Financed by the American State Department, presided by David Phillips, the Turkish Armenian Reconciliation Commission (TARC) was born, bringing together former diplomats, scholars and personalities from Turkey, Armenia and the Armenian Diaspora. The Commission recommended exchanges between the two civil societies in the fields of the media, culture, economy, education, partnership between Armenian and Turkish women and between Armenian and Turkish leaders; the only banned theme was the Armenian genocide.
In TARC, as in the 2008 Campaign for Forgiveness, a few side statements surrounding the initiatives confirmed the Machiavellian view on the Turkish part.
As former Turkish diplomat Ozdem Sanberk put it about TARC:
“As long as we keep up talks with Armenians, the question of genocide will never appear on the agenda of the American Congress.”

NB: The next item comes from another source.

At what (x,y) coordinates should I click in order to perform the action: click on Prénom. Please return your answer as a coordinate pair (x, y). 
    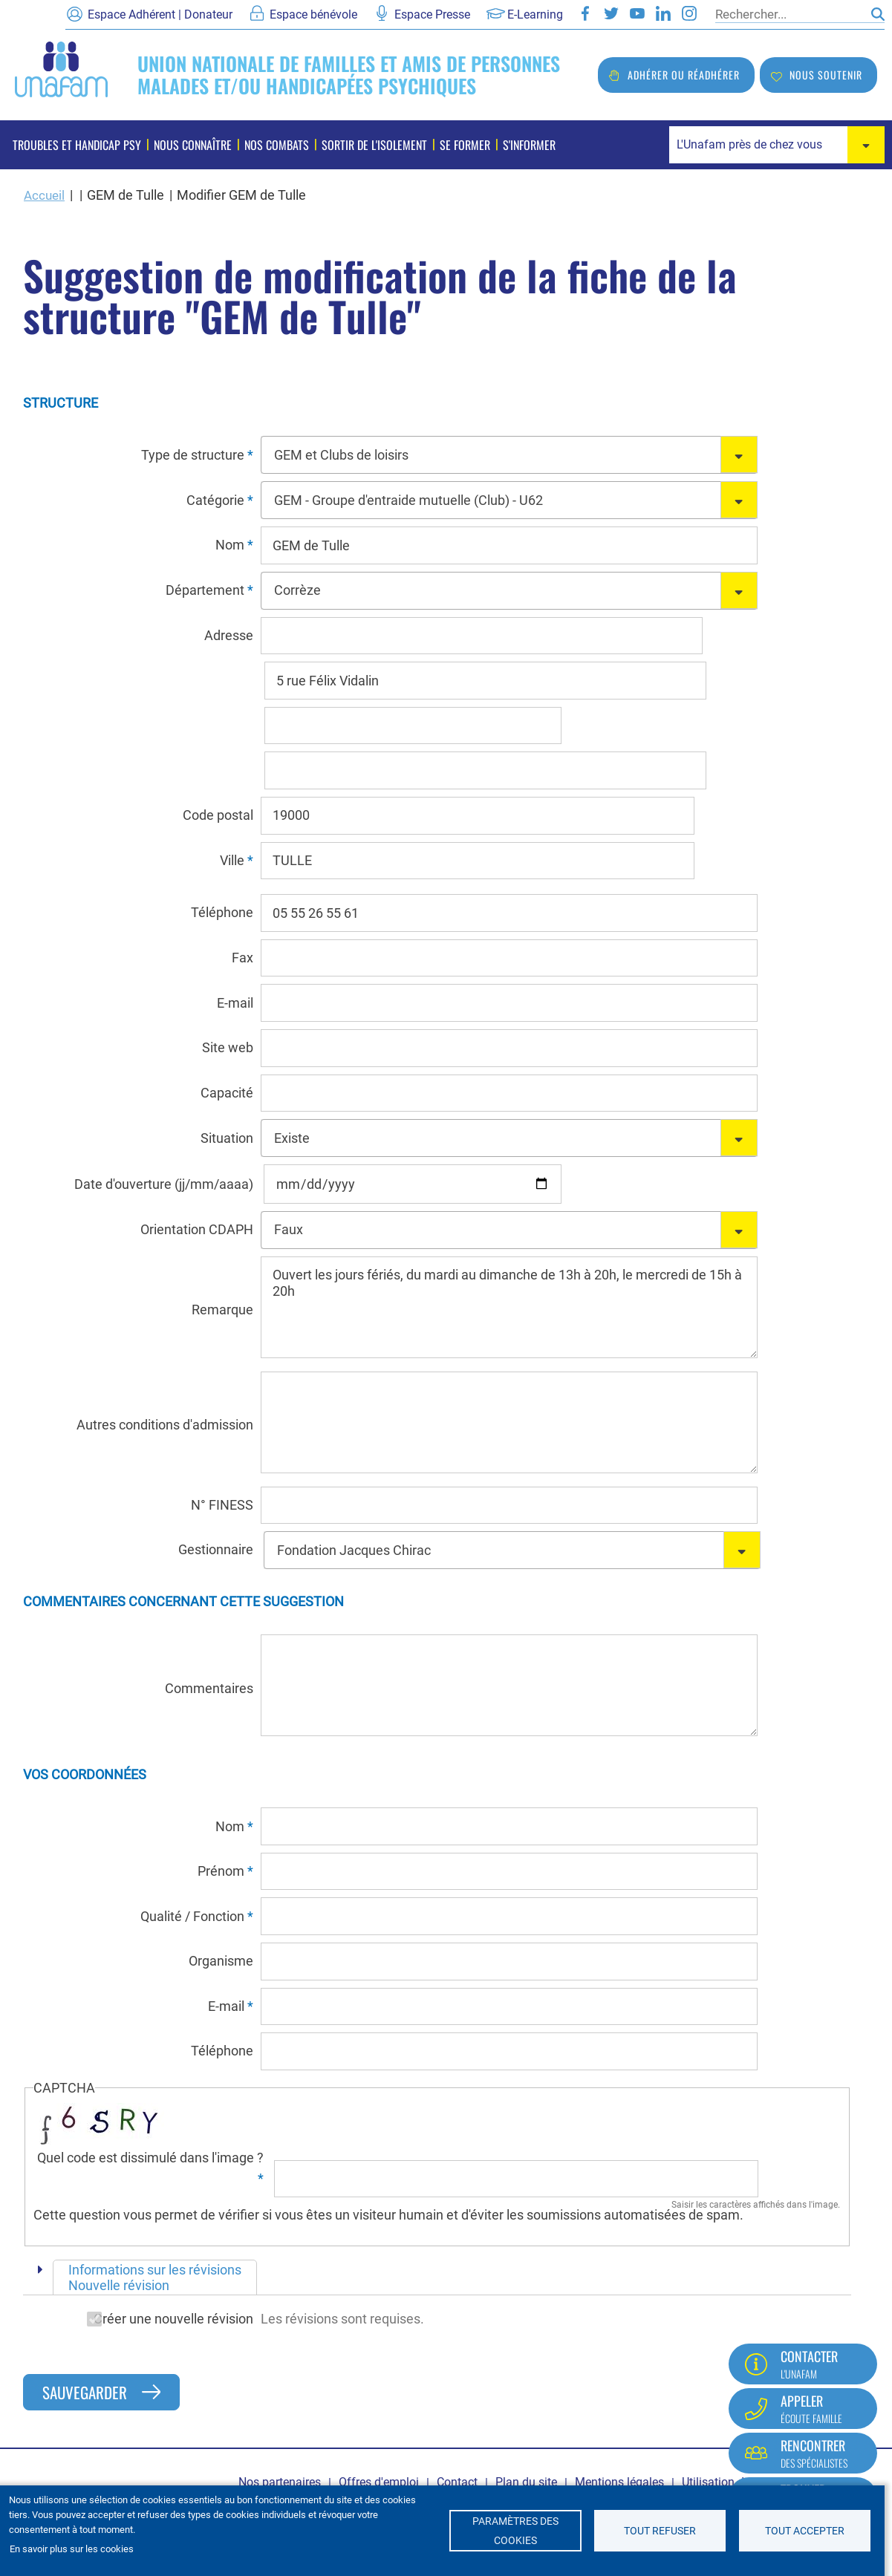
    Looking at the image, I should click on (221, 1871).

And Baskin Oran about the plea for forgiveness: “The Prime Minister should pray for our campaign. Parliaments throughout the world were passing resolutions. Now they will stop. The Diaspora mellowed. International media are starting not to use the word genocide.” (Milliyet 19th December 2008). What is more, several Turkish members of TARC resigned when, upon request by Armenian members, the InternationalCenter for Transitional Justice (ICTJ) examined whether the 1948 Convention was applicable to the genocide of Armenians.
In conclusion, if dialogue is to be given the meaning of reconciliation, the Turkish-Armenian dialogue is missing at least two essential elements which are found in all the previous cases of reconciliation processes in the world – from South Africa to Argentina, Peru, Australia and Togo: Truth/Recognition and Justice/Reparation.
Today, a “concealment-revisionist” dialogue, exploited for the best strategic interests of the Turkish state, is necessarily doomed to failure. Even if the road towards recognition is long, Turkish intellectuals should commit to following it, in the wake of the likes of Zarakolu, Saït Çetin and Dogan Özguden, who take great risks, but whose quest for justice inspires trust.